The accusation often made against full-blood tribal members by mixed-blood tribal members is that the full-bloods are in-bred. At the same time hopeful people shell out hundreds of dollars to have their blood analyzed in hopes of discovering once and for all whether they are Native American and even to what tribe they belong. The chain of assumptions that the profiting companies make leads them to some strange findings because the suggestions are based on alleles, or partial sections of code. (A Lebanese gentleman might be startled to discover he is Navajo.) The other set of assumptions is about tribes: that tribes are like animal species that don’t mix and have distinct borders, when in fact tribes are more like religious denominations based on affinities and location, what language is spoken.
Maybe the most recent issue has been about money (as though they aren’t all about money in some sense). Since DNA is a code, that code can be valuable and to some very limited extent can be used to create molecules that are possibly medicinal as well as diagnostic and can be patented. Someone can own the code in your blood, without giving the generator of the code any compensation. Many researchers use cancer cells taken from patients decades ago and worth a LOT of money as they have been analyzed and preserved by laboratories.
Like effective medicines, once informed and rigorous protocols are used to generate the original substance, it can be used for purposes not specified in the original agreement. So the Havasupai tribe, whose genetics have been limited by the walls of the Grand Canyon, are of major interest because so many have diabetes. Thus they willingly allowed blood samples to be taken. But then those blood samples were used, without permission or even informing the tribe, for a study of schizophrenia. The slippery slope is that the researcher, who is using only 200 samples, will somehow assert that this tribe carries schizophrenia the way the crowned heads of Europe (definitely inbred on purpose) carry the inability of blood to clot. This quickly becomes “all Havasupai are crazy.”
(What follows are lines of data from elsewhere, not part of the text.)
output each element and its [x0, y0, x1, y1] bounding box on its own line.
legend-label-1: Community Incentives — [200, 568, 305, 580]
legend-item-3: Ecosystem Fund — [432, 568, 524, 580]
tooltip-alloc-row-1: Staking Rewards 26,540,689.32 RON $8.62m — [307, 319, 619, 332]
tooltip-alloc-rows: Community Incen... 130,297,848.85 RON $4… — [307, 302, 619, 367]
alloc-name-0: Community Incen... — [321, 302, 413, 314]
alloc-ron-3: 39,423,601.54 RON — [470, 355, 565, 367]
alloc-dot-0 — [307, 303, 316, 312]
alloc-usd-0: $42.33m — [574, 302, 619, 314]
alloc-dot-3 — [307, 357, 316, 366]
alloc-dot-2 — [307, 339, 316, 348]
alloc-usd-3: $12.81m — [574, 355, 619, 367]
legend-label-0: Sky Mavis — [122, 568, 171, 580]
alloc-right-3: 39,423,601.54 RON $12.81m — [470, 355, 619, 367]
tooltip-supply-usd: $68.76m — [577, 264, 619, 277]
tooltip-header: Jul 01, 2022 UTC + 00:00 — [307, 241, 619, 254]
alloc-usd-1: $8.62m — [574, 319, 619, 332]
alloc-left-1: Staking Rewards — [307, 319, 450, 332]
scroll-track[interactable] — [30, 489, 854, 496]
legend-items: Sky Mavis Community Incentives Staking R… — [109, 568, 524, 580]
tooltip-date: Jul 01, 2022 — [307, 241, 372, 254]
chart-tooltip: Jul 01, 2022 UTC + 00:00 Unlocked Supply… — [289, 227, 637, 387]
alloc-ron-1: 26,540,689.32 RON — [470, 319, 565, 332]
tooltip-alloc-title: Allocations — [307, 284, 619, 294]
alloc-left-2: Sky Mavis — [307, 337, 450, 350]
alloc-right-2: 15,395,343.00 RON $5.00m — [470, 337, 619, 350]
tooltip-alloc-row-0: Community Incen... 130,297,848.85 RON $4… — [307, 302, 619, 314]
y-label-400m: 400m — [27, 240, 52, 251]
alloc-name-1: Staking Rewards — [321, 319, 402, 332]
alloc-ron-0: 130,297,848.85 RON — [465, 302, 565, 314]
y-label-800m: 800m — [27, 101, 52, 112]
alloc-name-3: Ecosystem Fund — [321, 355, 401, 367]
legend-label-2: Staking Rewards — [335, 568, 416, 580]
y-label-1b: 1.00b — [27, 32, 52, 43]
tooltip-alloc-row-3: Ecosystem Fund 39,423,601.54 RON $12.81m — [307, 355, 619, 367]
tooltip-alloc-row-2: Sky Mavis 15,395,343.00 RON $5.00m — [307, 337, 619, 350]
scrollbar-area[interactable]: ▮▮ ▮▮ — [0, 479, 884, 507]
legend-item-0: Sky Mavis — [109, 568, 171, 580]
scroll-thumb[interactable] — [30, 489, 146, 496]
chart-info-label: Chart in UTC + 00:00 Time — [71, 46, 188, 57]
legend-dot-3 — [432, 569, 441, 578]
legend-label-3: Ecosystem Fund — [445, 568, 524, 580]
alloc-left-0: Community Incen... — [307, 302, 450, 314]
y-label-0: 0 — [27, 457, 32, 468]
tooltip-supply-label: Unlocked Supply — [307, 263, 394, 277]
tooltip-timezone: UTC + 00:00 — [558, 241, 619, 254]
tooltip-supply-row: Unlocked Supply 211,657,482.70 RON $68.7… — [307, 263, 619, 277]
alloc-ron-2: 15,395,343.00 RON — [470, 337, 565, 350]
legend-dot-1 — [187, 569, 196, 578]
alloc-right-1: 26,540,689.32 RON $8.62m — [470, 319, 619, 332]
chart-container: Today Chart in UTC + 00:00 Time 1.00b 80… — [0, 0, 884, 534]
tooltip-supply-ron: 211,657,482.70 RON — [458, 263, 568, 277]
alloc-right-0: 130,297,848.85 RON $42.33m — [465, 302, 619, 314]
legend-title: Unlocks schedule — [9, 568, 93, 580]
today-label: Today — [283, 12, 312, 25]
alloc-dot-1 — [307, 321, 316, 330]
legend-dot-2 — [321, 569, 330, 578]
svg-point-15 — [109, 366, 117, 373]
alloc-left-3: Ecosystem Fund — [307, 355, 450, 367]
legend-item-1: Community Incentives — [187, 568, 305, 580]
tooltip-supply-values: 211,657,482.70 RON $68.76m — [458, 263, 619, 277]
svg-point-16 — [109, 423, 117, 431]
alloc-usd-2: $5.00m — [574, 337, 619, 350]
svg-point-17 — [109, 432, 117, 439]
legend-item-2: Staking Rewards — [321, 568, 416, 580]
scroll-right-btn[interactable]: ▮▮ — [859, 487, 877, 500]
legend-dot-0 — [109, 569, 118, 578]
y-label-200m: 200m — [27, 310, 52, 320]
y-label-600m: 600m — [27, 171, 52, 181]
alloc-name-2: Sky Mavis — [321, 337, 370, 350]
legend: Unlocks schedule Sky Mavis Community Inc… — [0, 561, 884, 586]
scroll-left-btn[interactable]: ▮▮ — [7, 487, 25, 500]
Now the Havasupai, justifiably paranoid, have gone from trusting doctors to avoiding them, since it is unknown whether wearing a wreath of garlic at medical exams will keep them from stealing your blood. And the researchers feel that a stake has been driven through the heart of their studies. My favorite quote in this article is the clincher: Jonathon Marks, an anthropology professor, says that anthropology depends upon cooperation of the groups they study, not so much for legal reasons as because “if we treat people contemptuously, anthropology disappears.”
Well, Mr. Spock could have told them that. Even Captain Kirk had that firmly in mind.